▶ [EXERCISE OBJECTIVE] Show every line in the records below that contains the word "within".

** DATA EXTRACT follows **

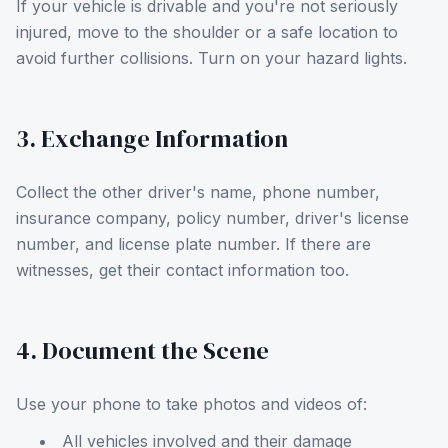
If your vehicle is drivable and you're not seriously
injured, move to the shoulder or a safe location to
avoid further collisions. Turn on your hazard lights.
3. Exchange Information
Collect the other driver's name, phone number,
insurance company, policy number, driver's license
number, and license plate number. If there are
witnesses, get their contact information too.
4. Document the Scene
Use your phone to take photos and videos of:
All vehicles involved and their damage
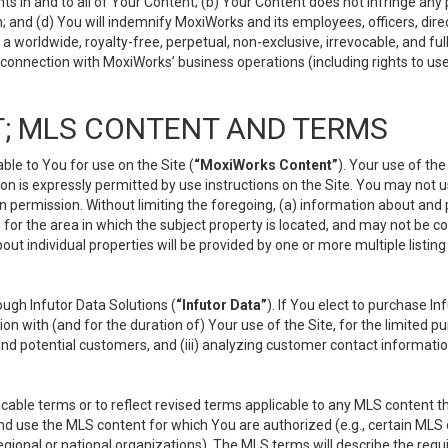
s in and to all of Your Content; (b) Your Content does not infringe any pr
 and (d) You will indemnify MoxiWorks and its employees, officers, directo
 worldwide, royalty-free, perpetual, non-exclusive, irrevocable, and ful
 connection with MoxiWorks’ business operations (including rights to use
; MLS CONTENT AND TERMS
le to You for use on the Site (
“MoxiWorks Content”
). Your use of th
n is expressly permitted by use instructions on the Site. You may not 
en permission. Without limiting the foregoing, (a) information about and
) for the area in which the subject property is located, and may not be 
ut individual properties will be provided by one or more multiple listin
gh Infutor Data Solutions (
“Infutor Data”
). If You elect to purchase I
ion with (and for the duration of) Your use of the Site, for the limited 
nd potential customers, and (iii) analyzing customer contact informatio
le terms or to reflect revised terms applicable to any MLS content tha
d use the MLS content for which You are authorized (e.g., certain MLS c
gional or national organizations). The MLS terms will describe the req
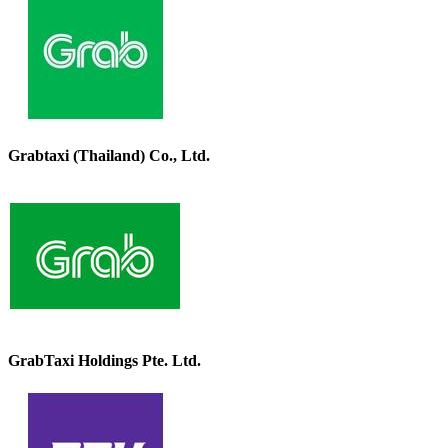
Grabtaxi (Thailand) Co., Ltd.
GrabTaxi Holdings Pte. Ltd.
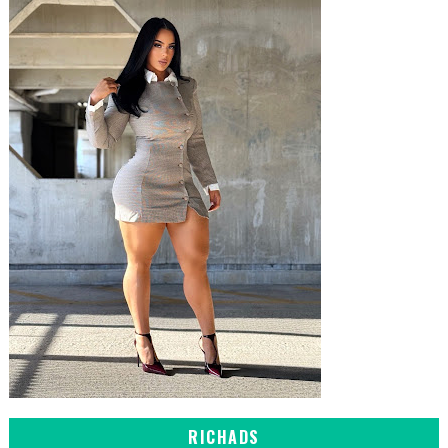
RICHADS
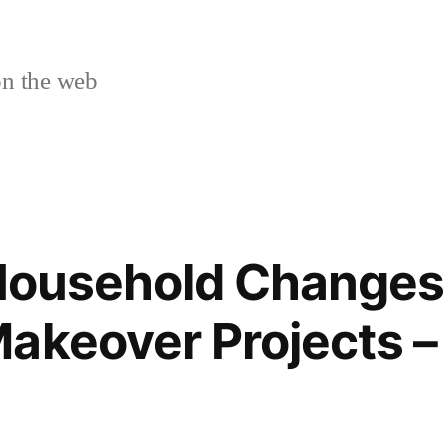
n the web
 Household Changes
akeover Projects –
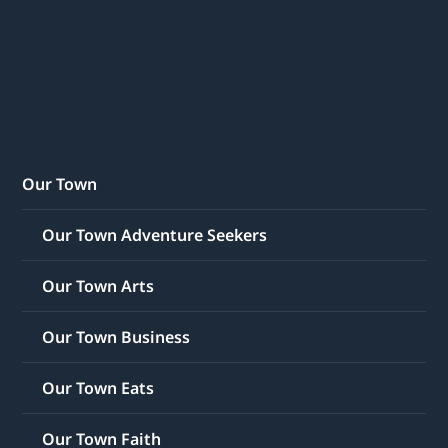
Our Town
Our Town Adventure Seekers
Our Town Arts
Our Town Business
Our Town Eats
Our Town Faith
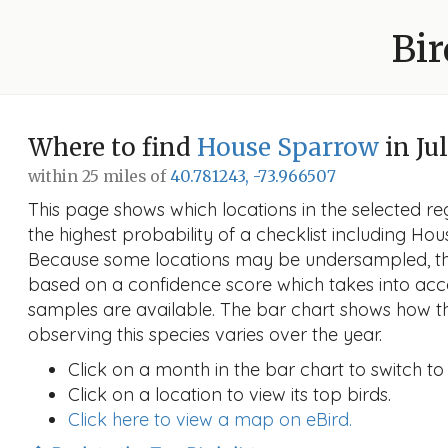
Bir
Where to find
House Sparrow
in Ju
within 25 miles of
40.781243, -73.966507
This page shows which locations in the selected reg
the highest probability of a checklist including Ho
Because some locations may be undersampled, the
based on a confidence score which takes into a
samples are available. The bar chart shows how th
observing this species varies over the year.
Click on a month in the bar chart to switch to
Click on a location to view its top birds.
Click here to view a map on eBird.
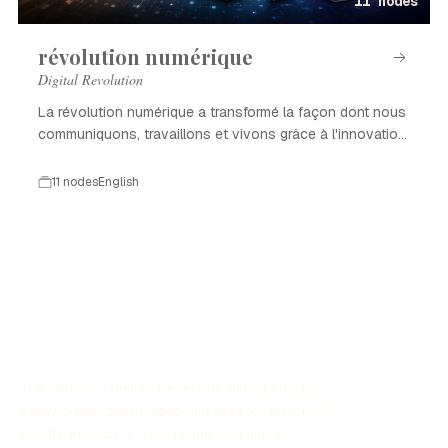
11 nodes
révolution numérique
Digital Revolution
La révolution numérique a transformé la façon dont nous
communiquons, travaillons et vivons grâce à l'innovation
technologique.
11 nodes
English
The History Timeline Generator allows you to
easily create customized timelines for historical
events through AI. This online tool aids in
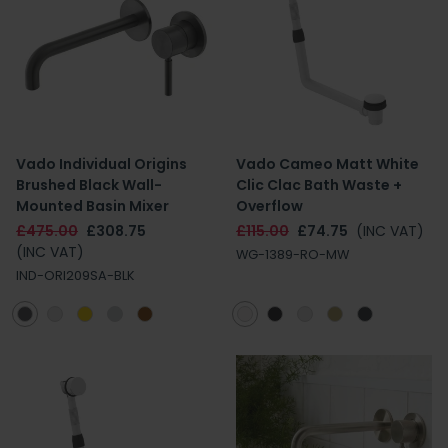
Vado Individual Origins
Vado Cameo Matt White
Brushed Black Wall-
Clic Clac Bath Waste +
Mounted Basin Mixer
Overflow
£475.00
£308.75
£115.00
£74.75
(INC VAT)
(INC VAT)
WG-1389-RO-MW
IND-ORI209SA-BLK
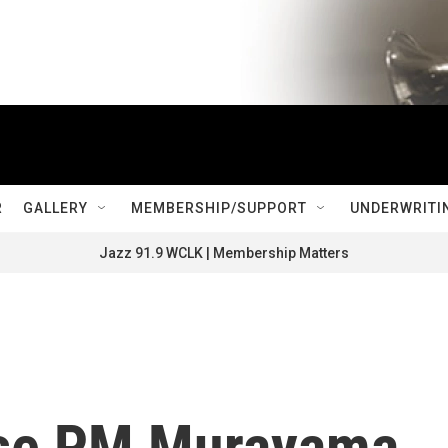
R
GALLERY
MEMBERSHIP/SUPPORT
UNDERWRITI
Jazz 91.9 WCLK | Membership Matters
se PM Murayama,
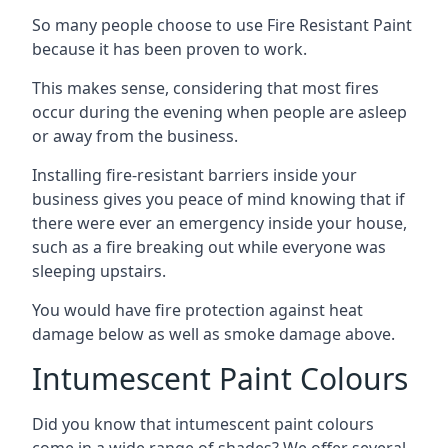
So many people choose to use Fire Resistant Paint
because it has been proven to work.
This makes sense, considering that most fires
occur during the evening when people are asleep
or away from the business.
Installing fire-resistant barriers inside your
business gives you peace of mind knowing that if
there were ever an emergency inside your house,
such as a fire breaking out while everyone was
sleeping upstairs.
You would have fire protection against heat
damage below as well as smoke damage above.
Intumescent Paint Colours
Did you know that intumescent paint colours
come in a wide range of shades? We offer several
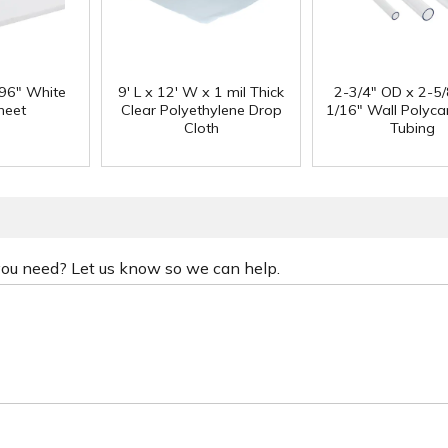
 96" White
9' L x 12' W x 1 mil Thick
2-3/4" OD x 2-5/
heet
Clear Polyethylene Drop
1/16" Wall Polyc
Cloth
Tubing
 you need? Let us know so we can help.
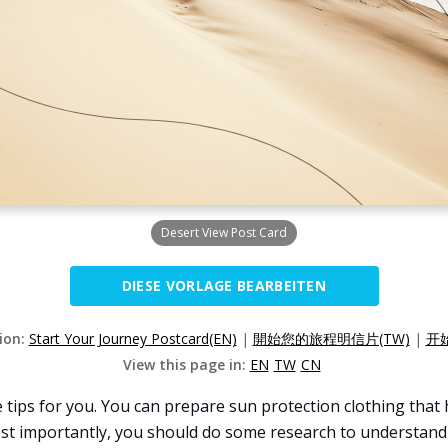
Desert View Post Card
DIESE VORLAGE BEARBEITEN
sion:
Start Your Journey Postcard(EN)
|
開始您的旅程明信片(TW)
|
开
View this page in:
EN
TW
CN
 tips for you. You can prepare sun protection clothing that 
ost importantly, you should do some research to understand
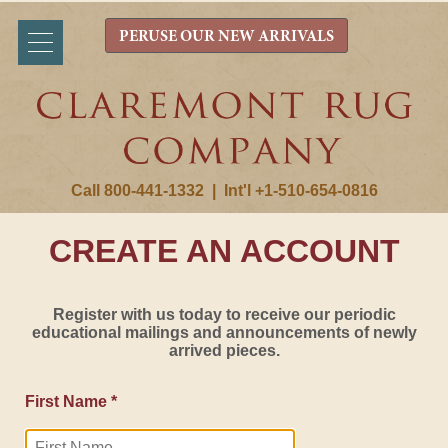
PERUSE OUR NEW ARRIVALS
Call 800-441-1332
|
Int'l +1-510-654-0816
CREATE AN ACCOUNT
Register with us today to receive our periodic
educational mailings and announcements of newly
arrived pieces.
First Name *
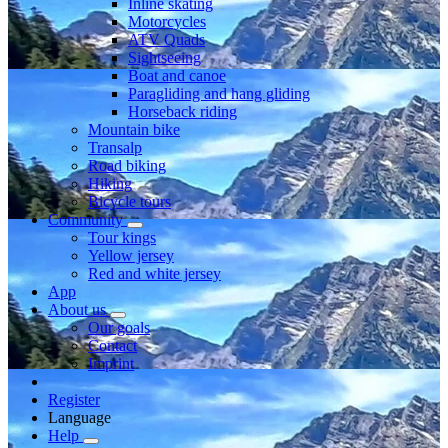
Inline skating
Motorcycles
ATV Quads
Sightseeing
Boat and canoe
Paragliding and hang gliding
Horseback riding
Mountain bike
Transalp
Road biking
Hiking
Bicycle tours
Community
Tour kings
Yellow jersey
Red and white jersey
App
About us
Our goals
Contact
Imprint
Register
Language
Help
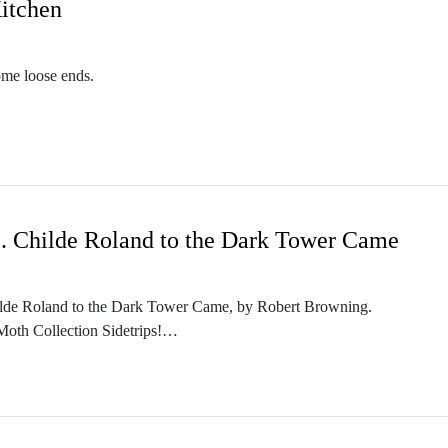
Kitchen
ome loose ends.
m/themothcollection
n.podbean.com/
collectionpodcast@gmail.com
etwork. Check out other PodCavern shows at https://podcavern.com/
5. Childe Roland to the Dark Tower Came
m/themothcollection
 Childe Roland to the Dark Tower Came, by Robert Browning.
collectionpodcast@gmail.com
 Moth Collection Sidetrips!
n.podbean.com/
etwork. Check out other PodCavern shows at https://podcavern.com/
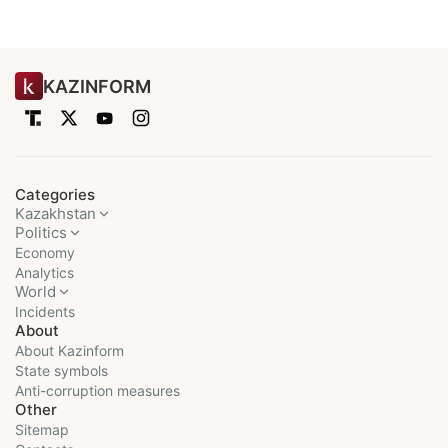
KAZINFORM
Categories
Kazakhstan
Politics
Economy
Analytics
World
Incidents
About
About Kazinform
State symbols
Anti-corruption measures
Other
Sitemap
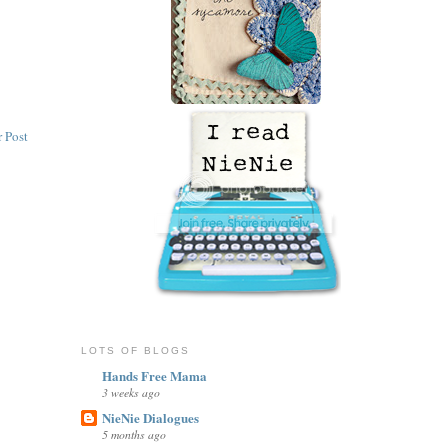
 Post
LOTS OF BLOGS
Hands Free Mama
3 weeks ago
NieNie Dialogues
5 months ago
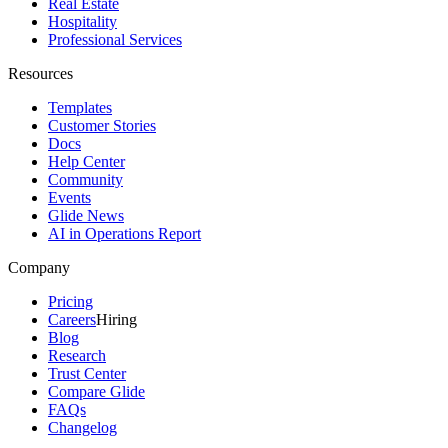
Real Estate
Hospitality
Professional Services
Resources
Templates
Customer Stories
Docs
Help Center
Community
Events
Glide News
AI in Operations Report
Company
Pricing
Careers
Hiring
Blog
Research
Trust Center
Compare Glide
FAQs
Changelog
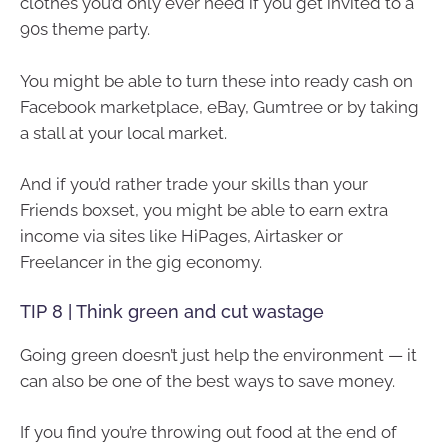
clothes you’d only ever need if you get invited to a
90s theme party.
You might be able to turn these into ready cash on
Facebook marketplace, eBay, Gumtree or by taking
a stall at your local market.
And if you’d rather trade your skills than your
Friends boxset, you might be able to earn extra
income via sites like HiPages, Airtasker or
Freelancer in the gig economy.
TIP 8 | Think green and cut wastage
Going green doesn’t just help the environment — it
can also be one of the best ways to save money.
If you find you’re throwing out food at the end of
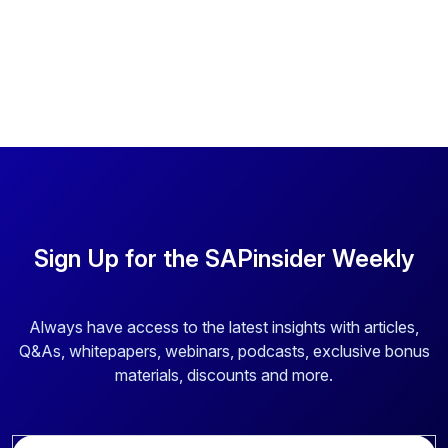
Sign Up for the SAPinsider Weekly
Always have access to the latest insights with articles,
Q&As, whitepapers, webinars, podcasts, exclusive bonus
materials, discounts and more.
E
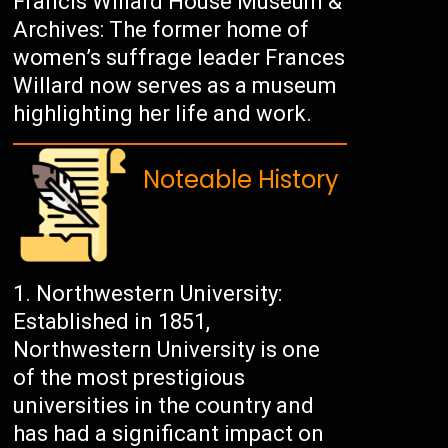
Francis Willard House Museum &
Archives: The former home of
women’s suffrage leader Frances
Willard now serves as a museum
highlighting her life and work.
Noteable History
Northwestern University:
Established in 1851,
Northwestern University is one
of the most prestigious
universities in the country and
has had a significant impact on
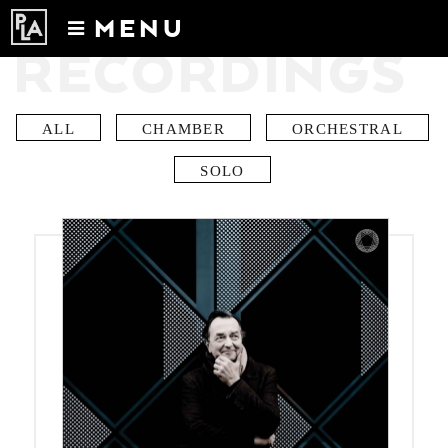
MENU
RECORDINGS
Calendar
News
Recordings
ALL
CHAMBER
ORCHESTRAL
About
SOLO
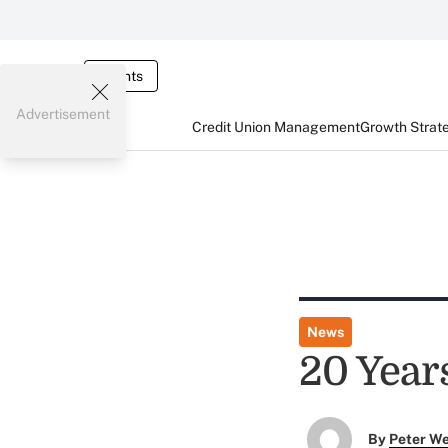
Events
Advertisement
Credit Union Management
Growth Strat
News
20 Years
By
Peter W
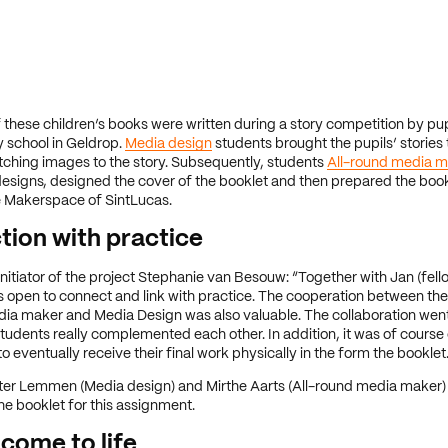
f these children’s books were written during a story competition by pupi
 school in Geldrop.
Media design
students brought the pupils’ stories t
ching images to the story. Subsequently, students
All-round media m
esigns, designed the cover of the booklet and then prepared the book
he Makerspace of SintLucas.
ion with practice
nitiator of the project Stephanie van Besouw: “Together with Jan (fell
 open to connect and link with practice. The cooperation between the
dia maker and Media Design was also valuable. The collaboration wen
students really complemented each other. In addition, it was of course 
o eventually receive their final work physically in the form the booklet
ter Lemmen (Media design) and Mirthe Aarts (All-round media maker)
e booklet for this assignment.
 come to life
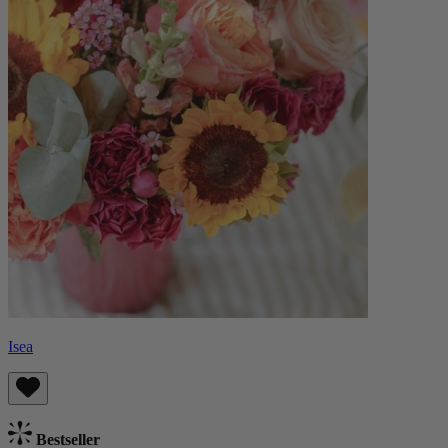
Isea
Bestseller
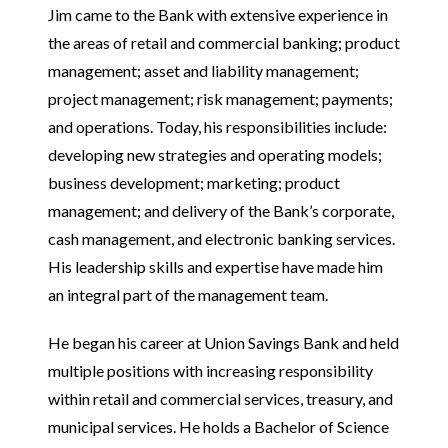
Jim came to the Bank with extensive experience in
the areas of retail and commercial banking; product
management; asset and liability management;
project management; risk management; payments;
and operations. Today, his responsibilities include:
developing new strategies and operating models;
business development; marketing; product
management; and delivery of the Bank’s corporate,
cash management, and electronic banking services.
His leadership skills and expertise have made him
an integral part of the management team.
He began his career at Union Savings Bank and held
multiple positions with increasing responsibility
within retail and commercial services, treasury, and
municipal services. He holds a Bachelor of Science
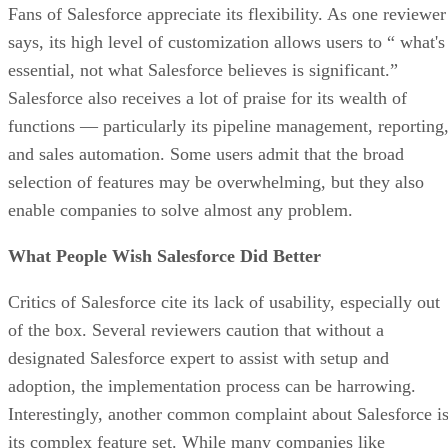
Fans of Salesforce appreciate its flexibility. As one reviewer
says, its high level of customization allows users to “ what's
essential, not what Salesforce believes is significant.”
Salesforce also receives a lot of praise for its wealth of
functions — particularly its pipeline management, reporting
and sales automation. Some users admit that the broad
selection of features may be overwhelming, but they also
enable companies to solve almost any problem.
What People Wish Salesforce Did Better
Critics of Salesforce cite its lack of usability, especially out
of the box. Several reviewers caution that without a
designated Salesforce expert to assist with setup and
adoption, the implementation process can be harrowing.
Interestingly, another common complaint about Salesforce i
its complex feature set. While many companies like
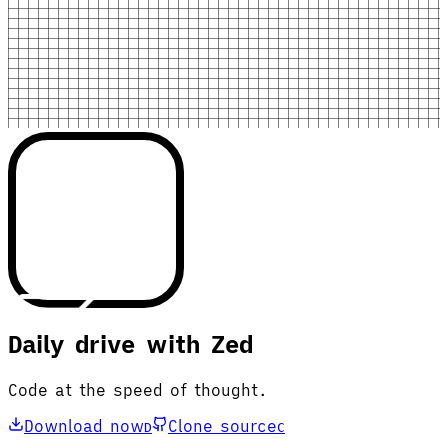
Daily drive with Zed
Code at the speed of thought.
Download now
Clone source
D
C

** End of DATA EXTRACT **

▶ [RESPONSE TO THIS EXERCISE]
within 25 miles of
within retail and commercial services, treasury, and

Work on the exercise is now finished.